Мой отец перегибается через стол.

— Кому адресовано письмо?

— Нам обоим. Я вскрыла его, потому что…

— Понятно. Ну что ж, ей уже двадцать четыре (вообще-то ей двадцать три) — с юридической точки зрения — совершеннолетняя. Я не вижу причин оказывать давление. — Он вздыхает. — Полагаю, придется устроить что-то вроде приема?..

— Дженни тут пишет, что остается слишком мало времени, так что, скорее всего, будет небольшая домашняя вечеринка. В его доме.

Мой отец выглядывает из-за газеты:

— Ну, это что-то.

В ближайший уикенд молодая пара приехала на чай. Я его разливал. Мать наглоталась валиума и, трясясь от волнения, пристроилась между ними на диване. Отец вышагивал перед камином. Когда Норман выдавал афоризмы вроде «диван», «простите?» и, однажды, «туалет», можно было наблюдать, как отец вздрагивает и морщится, словно от боли. Его порядком обескуражила роскошь машины и прочего снаряжения Нормана, но отца не так-то легко одурачить символами благополучия. (Помимо всего, он был настолько ниже Нормана, что тому пришлось практически присесть на корточки, чтобы представиться.) Пока мои мать и сестра проводили семинар, посвященный детям, медовому месяцу и предменструальному синдрому, мы с Норманом сыграли в нарды, а вскоре бросили и переключились на очко. Похоже, мы ладили.

— Полагаю, могло быть и хуже, — высказался мой отец, когда они ушли.



Мы с Глорией как раз зашли в тупик в вопросе о том, оправдано или нет присутствие медных духовых инструментов в аккомпанементе на сегодняшней поп-сцене, когда я мысленно сосчитал от десяти до нуля и начал клониться в ее сторону: глаза полуприкрыты, губы вытянуты, руки растопырены.

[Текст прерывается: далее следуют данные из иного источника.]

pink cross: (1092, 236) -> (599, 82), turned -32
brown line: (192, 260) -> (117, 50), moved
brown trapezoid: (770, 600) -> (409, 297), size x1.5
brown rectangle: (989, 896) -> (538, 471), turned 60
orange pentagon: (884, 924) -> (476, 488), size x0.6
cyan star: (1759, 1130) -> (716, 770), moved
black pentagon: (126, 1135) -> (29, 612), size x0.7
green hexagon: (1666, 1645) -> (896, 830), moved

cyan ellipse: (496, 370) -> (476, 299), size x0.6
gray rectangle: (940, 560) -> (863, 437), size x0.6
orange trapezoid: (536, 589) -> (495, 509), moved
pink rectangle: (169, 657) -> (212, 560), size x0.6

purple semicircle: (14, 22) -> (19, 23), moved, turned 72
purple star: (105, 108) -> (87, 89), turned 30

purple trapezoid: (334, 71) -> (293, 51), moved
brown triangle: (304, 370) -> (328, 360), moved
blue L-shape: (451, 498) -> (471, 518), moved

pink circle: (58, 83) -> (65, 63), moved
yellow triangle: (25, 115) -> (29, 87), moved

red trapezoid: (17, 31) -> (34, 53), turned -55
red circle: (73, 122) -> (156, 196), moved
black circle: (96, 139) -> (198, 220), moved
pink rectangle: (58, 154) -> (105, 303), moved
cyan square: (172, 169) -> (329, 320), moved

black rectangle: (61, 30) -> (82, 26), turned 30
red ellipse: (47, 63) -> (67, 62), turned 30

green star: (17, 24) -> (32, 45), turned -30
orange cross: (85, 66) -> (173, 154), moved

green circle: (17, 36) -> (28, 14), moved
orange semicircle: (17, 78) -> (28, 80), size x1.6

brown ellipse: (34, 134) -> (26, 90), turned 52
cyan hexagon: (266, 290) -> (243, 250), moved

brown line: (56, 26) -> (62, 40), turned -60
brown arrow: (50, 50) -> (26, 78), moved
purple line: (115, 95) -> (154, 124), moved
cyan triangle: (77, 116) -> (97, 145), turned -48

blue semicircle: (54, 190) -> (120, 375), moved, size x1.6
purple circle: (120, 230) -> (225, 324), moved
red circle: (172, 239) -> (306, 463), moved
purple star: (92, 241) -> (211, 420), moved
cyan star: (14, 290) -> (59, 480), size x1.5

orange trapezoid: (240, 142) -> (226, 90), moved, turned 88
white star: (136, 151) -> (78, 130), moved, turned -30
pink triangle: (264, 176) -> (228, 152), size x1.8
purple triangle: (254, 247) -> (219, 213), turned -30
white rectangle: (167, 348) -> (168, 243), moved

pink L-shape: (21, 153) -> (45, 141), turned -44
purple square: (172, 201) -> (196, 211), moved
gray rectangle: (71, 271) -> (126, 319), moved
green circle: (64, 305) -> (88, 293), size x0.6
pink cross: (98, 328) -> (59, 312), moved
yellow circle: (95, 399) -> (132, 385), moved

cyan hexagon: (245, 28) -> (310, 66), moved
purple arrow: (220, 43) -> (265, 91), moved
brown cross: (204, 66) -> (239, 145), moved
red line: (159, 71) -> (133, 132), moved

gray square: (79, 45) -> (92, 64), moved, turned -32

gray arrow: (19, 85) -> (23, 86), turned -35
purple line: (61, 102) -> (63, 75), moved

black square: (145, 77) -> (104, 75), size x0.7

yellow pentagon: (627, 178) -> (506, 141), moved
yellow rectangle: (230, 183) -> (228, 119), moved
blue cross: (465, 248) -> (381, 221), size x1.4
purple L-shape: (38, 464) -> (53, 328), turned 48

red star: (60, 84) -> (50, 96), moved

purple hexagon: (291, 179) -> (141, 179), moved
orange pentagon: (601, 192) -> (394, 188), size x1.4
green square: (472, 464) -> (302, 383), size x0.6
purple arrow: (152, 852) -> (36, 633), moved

Вам удобно сидеть? На самом деле это была дословная цитата из моей папки «Завоевания и Методы: Синтез». В основном ее материалы составляют краткие заметки; но если появляется ценная мысль или идея, достойная разработки, я воплощаю ее в обстоятельную запись (и обвожу красными чернилами). Раздел, озаглавленный попросту «Глория», как я теперь вижу, выполнен в довольно помпезном эпически-комическом стиле, вроде описаний кабацких баталий у Филдинга — манера, для меня совершенно не характерная. Но в данном случае подобный стиль как раз допустим. В этом вечере было что-то неподражаемо тинейджерское, и, в конце концов, у меня никогда больше не будет ничего подобного.

Думаю, не ошибусь, сказав, что секс у тинейджеров довольно сильно отличается от секса у взрослых. Это не то, что ты делаешь, а, скорее, то, что тебе положено делать. Ладно, пусть те, кому за двадцать, тоже занимаются этим в основном из чувства долга, но это долг перед партнером, а не перед самим собой, как у нас. Взгляните на этих жалких ведьм, что крутятся в ваших местных торговых центрах, многие — с детьми. Они даже одетые страшны. А вообразите их голыми! Гениталии свисают чуть не до колен, груди такие дряблые, что их можно завязывать в узлы. Нужно как минимум находиться под воздействием шпанской мушки, чтобы только представить, как развлекаешься с ними. Но кто-то же это делает: посмотрите на детей! Может, тинейджер и более спонтанен, напорист, etc., но, по большому счету, это всегда лишь еще одно имя в списке, лишь еще одна зарубка на члене… Хорошо бы подтвердить эти грязные измышления статистическими данными, сходив завтра утром, когда мне уже будет двадцать, в деревню и проверив на практике. (Я мог бы запросто вдуть деревенской дурочке, которая как-то раз, безветренной летней ночью, одновременно дрочила мне и Джеффри через школьную ограду; мы стояли, держась за прутья решетки, как заключенные в тюрьме.)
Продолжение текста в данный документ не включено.